• _Material to process_
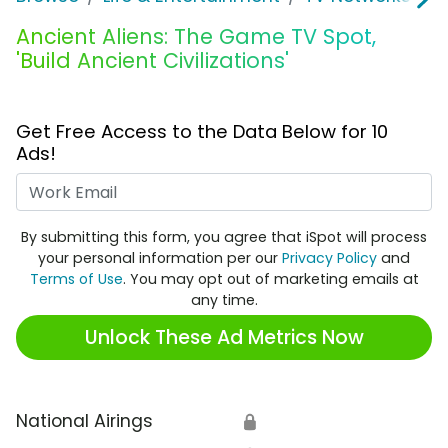
Ancient Aliens: The Game TV Spot,
'Build Ancient Civilizations'
Get Free Access to the Data Below for 10
Ads!
Work Email
By submitting this form, you agree that iSpot will process
your personal information per our
Privacy Policy
and
Terms of Use
. You may opt out of marketing emails at
any time.
Unlock These Ad Metrics Now
National Airings
🔒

• _What is being asked_
All lines above in which the word "Ancient" occurs should be identified and copied.

• _Output below_
Ancient Aliens: The Game TV Spot,
'Build Ancient Civilizations'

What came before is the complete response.